Mais parlons quand même rock'n'roll ! Il y a les grands absents, les Doors, les Stones, Led Zep, Dylan, d'autres retirés du montage (Creedence, Greatful Dead, Joplin, sur le premier montage), mais reste du beau linge ! Revoir les débuts de Joe Cocker, encore conscient de ce qu'il chante, mimant tour à tour tous les instruments dans une transe incroyable, le juvénile Arlo Gurthie estomaqué de l'événement, Joan Baez a capella [et qui donne des nouvelles de son mari : « il va bien, il a été transféré de prison, et a fait une grève de la faim » (sic !)], la furie Alvin Lee sur « Going home », une prestation de Sha-Na-Na totalement surréaliste et poilante, le sourire angélique de Janis sortant de l'hélico, avant les brumes éthyliques et opiacées d'une prestation honteuse, un Bear des Canned Heat très en forme, et un fan qui vient lui piquer une clope, et bien sûr Jimi Hendrix au petit matin, qui balance son napalm sonore sur ceux qui ont encore la force de tenir debout, les pieds noirs entre les canettes cabossées. On reste pantois devant une telle affiche, une telle qualité de musique, hard, rock, blues, folk. Sur scène, on est bien loin de l'imagerie hippie. C'est l'énergie rock qui domine.

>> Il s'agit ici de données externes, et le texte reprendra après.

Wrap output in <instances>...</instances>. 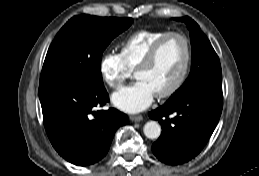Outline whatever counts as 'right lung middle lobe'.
Instances as JSON below:
<instances>
[{"label":"right lung middle lobe","instance_id":"obj_1","mask_svg":"<svg viewBox=\"0 0 259 176\" xmlns=\"http://www.w3.org/2000/svg\"><path fill=\"white\" fill-rule=\"evenodd\" d=\"M133 22L131 18L74 16L50 45L40 85L77 81L102 86L101 58L108 44Z\"/></svg>","mask_w":259,"mask_h":176}]
</instances>
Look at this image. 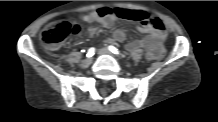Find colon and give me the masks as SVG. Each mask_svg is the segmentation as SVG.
<instances>
[{
  "label": "colon",
  "mask_w": 218,
  "mask_h": 122,
  "mask_svg": "<svg viewBox=\"0 0 218 122\" xmlns=\"http://www.w3.org/2000/svg\"><path fill=\"white\" fill-rule=\"evenodd\" d=\"M115 13L119 18L137 21L142 24L151 25L155 28L163 27V23L149 15L144 11L129 10V9H116ZM80 31V26L73 23L69 18L64 17L53 21L48 24L41 33V40L49 49H56L70 34H76ZM166 48H158L157 53L154 54L155 62H163L167 56Z\"/></svg>",
  "instance_id": "1"
}]
</instances>
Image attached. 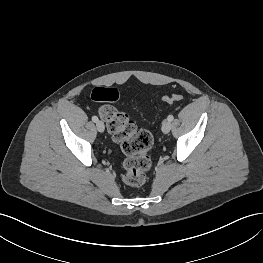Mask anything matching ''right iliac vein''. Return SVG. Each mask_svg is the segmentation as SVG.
Masks as SVG:
<instances>
[{
    "mask_svg": "<svg viewBox=\"0 0 263 263\" xmlns=\"http://www.w3.org/2000/svg\"><path fill=\"white\" fill-rule=\"evenodd\" d=\"M96 127L99 132H103L105 130L104 123L102 121L96 122Z\"/></svg>",
    "mask_w": 263,
    "mask_h": 263,
    "instance_id": "63e3f726",
    "label": "right iliac vein"
}]
</instances>
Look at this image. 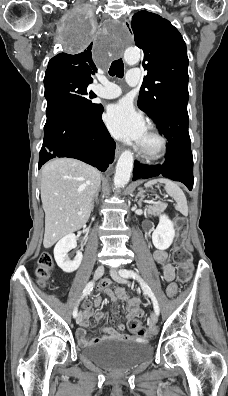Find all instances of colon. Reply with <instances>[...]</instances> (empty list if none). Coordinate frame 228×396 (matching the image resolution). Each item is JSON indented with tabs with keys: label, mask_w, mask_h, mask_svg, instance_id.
Wrapping results in <instances>:
<instances>
[{
	"label": "colon",
	"mask_w": 228,
	"mask_h": 396,
	"mask_svg": "<svg viewBox=\"0 0 228 396\" xmlns=\"http://www.w3.org/2000/svg\"><path fill=\"white\" fill-rule=\"evenodd\" d=\"M176 242L173 252V260L177 265V272L179 280L182 282L188 281L193 272L192 255L190 252V246L187 241V223L184 218H176ZM53 268V258L50 253L43 252L37 262L35 274L39 285L45 286L50 279ZM128 327L131 332L136 335L150 338L151 334L145 329V327L136 319H131L128 322Z\"/></svg>",
	"instance_id": "5ec220e1"
}]
</instances>
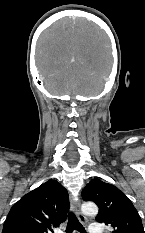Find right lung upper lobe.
<instances>
[{
	"label": "right lung upper lobe",
	"mask_w": 145,
	"mask_h": 233,
	"mask_svg": "<svg viewBox=\"0 0 145 233\" xmlns=\"http://www.w3.org/2000/svg\"><path fill=\"white\" fill-rule=\"evenodd\" d=\"M67 190L56 180H49L15 203L2 233H53L67 217Z\"/></svg>",
	"instance_id": "cb5924a9"
}]
</instances>
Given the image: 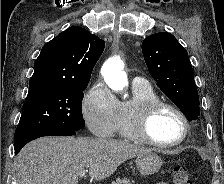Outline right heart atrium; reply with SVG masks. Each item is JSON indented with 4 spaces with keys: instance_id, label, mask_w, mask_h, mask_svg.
Masks as SVG:
<instances>
[{
    "instance_id": "1",
    "label": "right heart atrium",
    "mask_w": 224,
    "mask_h": 184,
    "mask_svg": "<svg viewBox=\"0 0 224 184\" xmlns=\"http://www.w3.org/2000/svg\"><path fill=\"white\" fill-rule=\"evenodd\" d=\"M119 101L102 81L95 82L82 101V115L96 136L108 137L115 132Z\"/></svg>"
}]
</instances>
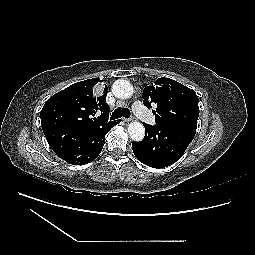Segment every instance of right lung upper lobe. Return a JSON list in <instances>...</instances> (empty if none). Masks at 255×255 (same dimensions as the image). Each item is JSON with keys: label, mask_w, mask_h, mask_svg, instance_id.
I'll return each mask as SVG.
<instances>
[{"label": "right lung upper lobe", "mask_w": 255, "mask_h": 255, "mask_svg": "<svg viewBox=\"0 0 255 255\" xmlns=\"http://www.w3.org/2000/svg\"><path fill=\"white\" fill-rule=\"evenodd\" d=\"M98 78L77 82L51 96L41 110L42 129L52 150L60 157L88 132L111 125L106 103L107 86L96 95ZM95 114L100 115L97 118Z\"/></svg>", "instance_id": "obj_1"}]
</instances>
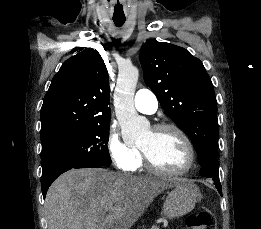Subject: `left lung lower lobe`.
<instances>
[{"label":"left lung lower lobe","mask_w":261,"mask_h":229,"mask_svg":"<svg viewBox=\"0 0 261 229\" xmlns=\"http://www.w3.org/2000/svg\"><path fill=\"white\" fill-rule=\"evenodd\" d=\"M201 174L207 178H213L215 186L222 195L221 184L219 182V167L216 157H210L201 164Z\"/></svg>","instance_id":"0a47b994"}]
</instances>
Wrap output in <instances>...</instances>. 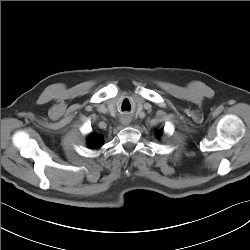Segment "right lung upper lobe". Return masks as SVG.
<instances>
[{
    "label": "right lung upper lobe",
    "instance_id": "1",
    "mask_svg": "<svg viewBox=\"0 0 250 250\" xmlns=\"http://www.w3.org/2000/svg\"><path fill=\"white\" fill-rule=\"evenodd\" d=\"M102 144H103V141H102L101 136L93 134L89 137V140H88L89 148L96 149V148L101 147Z\"/></svg>",
    "mask_w": 250,
    "mask_h": 250
}]
</instances>
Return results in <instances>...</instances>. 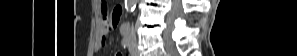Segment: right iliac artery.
Wrapping results in <instances>:
<instances>
[{"instance_id":"1","label":"right iliac artery","mask_w":297,"mask_h":56,"mask_svg":"<svg viewBox=\"0 0 297 56\" xmlns=\"http://www.w3.org/2000/svg\"><path fill=\"white\" fill-rule=\"evenodd\" d=\"M122 46L125 48L129 45V39L127 37H124L121 41Z\"/></svg>"}]
</instances>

WOODSTOCK a sonné le glas d'une époque, de l'été 67, le début de la fin des idéaux. Il en reste ce témoignage miraculeux, grâce à la ténacité de Michael Lang, et du travail de cinéaste de Wadleigh, qui a du batailler avec la Warner pour imposer ses choix, qui reçut l'Oscar en 1971 du meilleur documentaire.
WOODSTOCK est davantage qu'un documentaire, c'est désormais un document.